Explanations as Model Reconciliation

Do we aspire to inhabit a world where AI agents converse and collaborate with us as naturally as we do amongst ourselves? The resounding consensus is yes, for numerous obvious reasons. Achieving this necessitates crafting AI agents with “explainable behavior”—the capability to elucidate their decisions and actions in terms that humans can grasp. Explanation is not merely a fundamental human trait but also instrumental to our collective advancement. To engineer such agents, we must delve into foundational human interactions and communications.

Entering this domain inevitably brings us to the Theory of Mind (ToM), formulated by Premack and Woodruff in 1978. ToM offers an indispensable framework for understanding human cognition and social dynamics. It equips individuals to impute mental states, such as beliefs and intentions, to others, even when differing from their own cognitive maps. This faculty is indispensable for anticipating future human behaviors, laying the groundwork for AI agents skilled in nuanced human interaction.

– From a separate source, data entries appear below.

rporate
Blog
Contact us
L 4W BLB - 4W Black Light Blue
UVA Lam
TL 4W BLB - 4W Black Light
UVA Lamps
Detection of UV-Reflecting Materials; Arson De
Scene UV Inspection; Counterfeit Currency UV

Social interactions, however complex or potentially misleading, benefit from this ability. A correct attribution of mental models can mitigate misunderstandings, thereby fostering smoother interactions. For example, in the formulation of shared plans or goals, the core competency required is ToM; each participant must comprehend the other’s intentions and coordinate actions accordingly to fulfill a mutual objective.

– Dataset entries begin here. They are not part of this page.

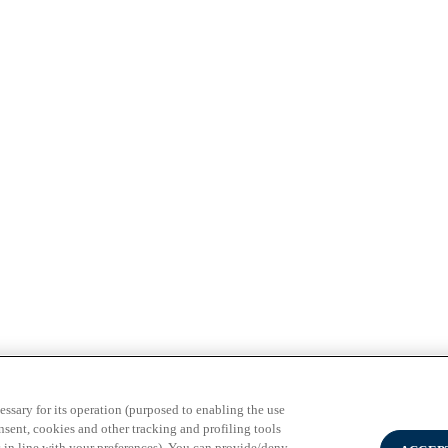
3 Milano - PI 02133120150
essary for its operation (purposed to enabling the use
nsent, cookies and other tracking and profiling tools
 in line with your preferences). You can provide/deny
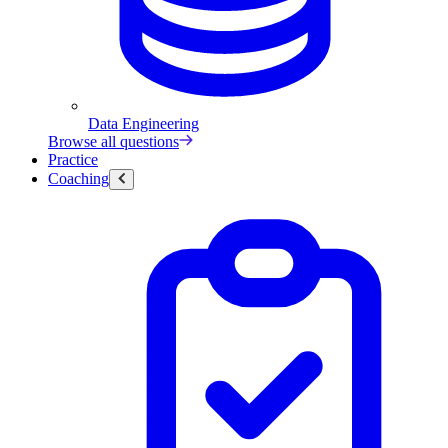
Data Engineering
Browse all questions
Practice
Coaching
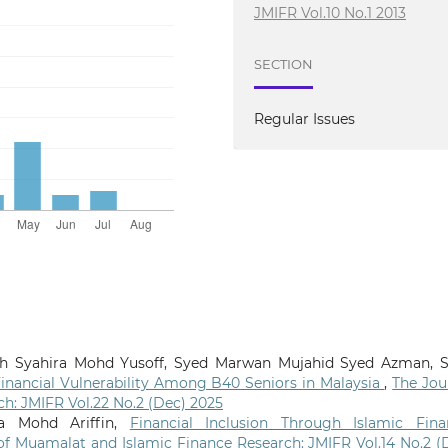
JMIFR Vol.10 No.1 2013
SECTION
Regular Issues
rah Syahira Mohd Yusoff, Syed Marwan Mujahid Syed Azman, 
inancial Vulnerability Among B40 Seniors in Malaysia
,
The Jou
h: JMIFR Vol.22 No.2 (Dec) 2025
a Mohd Ariffin,
Financial Inclusion Through Islamic Fina
of Muamalat and Islamic Finance Research: JMIFR Vol.14 No.2 (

It’s worth noting that effective communication about differing mental states relies on a common linguistic foundation. Both parties should have mental models expressed in mutually comprehensible terms, underscoring ToM’s role as an essential socio-cognitive skill. This skill is often exercised intuitively in human interactions, forming an integral part of our social fabric. For a more exhaustive discussion on the development and significance of ToM, Baron-Cohen’s 1999 publication serves as a valuable resource.

Within AI, the Model Reconciliation Problem (MRP), introduced by Chakraborti et al. in 2017, builds on the foundational importance of Theory of Mind (ToM). In the realm of planning and MRP, a mental model is specifically formulated as a PDDL (Planning Domain Definition Language) expression, encompassing all fluents, predicates, objects, and permissible actions for a given problem. Key assumptions include the agent having a correct and complete model, while the human user’s model may have inaccuracies or gaps.

In standard MRP scenarios, the need for explanation arises when an agent’s plan is incomprehensible according to the human user’s model. This often occurs because the human user lacks specific elements necessary for the plan’s execution. The agent then aims to “reconcile” the model differences by supplying the missing information, enabling the human user to update their model and subsequently understand the plan.

Notably, MRP inherently acknowledges that the human user has an individualized model of the planning problem. Explanations are framed in terms of these model discrepancies, rendering model reconciliation a pivotal mechanism in explanation generation. This approach is particularly relevant in social contexts requiring intentional communication of information, highlighting the natural alignment of MRP with human social interaction dynamics.


  1. Premack, D., & Woodruff, G. (1978). Does the chimpanzee have a theory of mind? Behavioral and Brain Sciences.
  2. Baron-Cohen, S. (1999). The Evolution of a Theory of Mind. MIT Press.
  3. Chakraborti, T., et al. (2017). Plan Explanations as Model Reconciliation: Moving Beyond Explanation as Soliloquy. In Proceedings of the 26th International Joint Conference on Artificial Intelligence.